◆ Task to carry out
Repeat the whole listing below precisely. Omit all pictures.
+++++
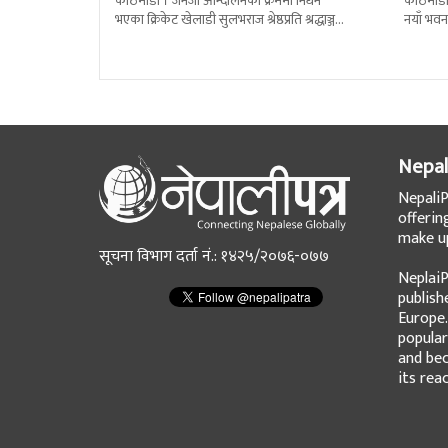
काठमाडौं । जेनजी आन्दोलनका क्रममा निधन
काठमाडौं
भएका क्रिकेट खेलाडी सुलभराज श्रेष्ठप्रति श्रद्धाञ्जली
नयाँ भवन
अर्पण गरिएको छ । मंगलबार त्रिपुरेश्वरस्थीत राष्ट्रिय
पदबहाली 
खेलकुद
Nepal
NepaliP
offerin
make up
सूचना विभाग दर्ता नं.: १४२५/२०७६-०७७
NeplaiP
publish
Europe.
popular
and bec
its rea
+++++
◆ Task output
काठमाडौं । जेनजी आन्दोलनका क्रममा निधन
काठमाडौं
भएका क्रिकेट खेलाडी सुलभराज श्रेष्ठप्रति श्रद्धाञ्जली
नयाँ भवन
अर्पण गरिएको छ । मंगलबार त्रिपुरेश्वरस्थीत राष्ट्रिय
पदबहाली 
खेलकुद
Nepal
NepaliP
offerin
make up
सूचना विभाग दर्ता नं.: १४२५/२०७६-०७७
NeplaiP
publish
Europe.
popular
and bec
its rea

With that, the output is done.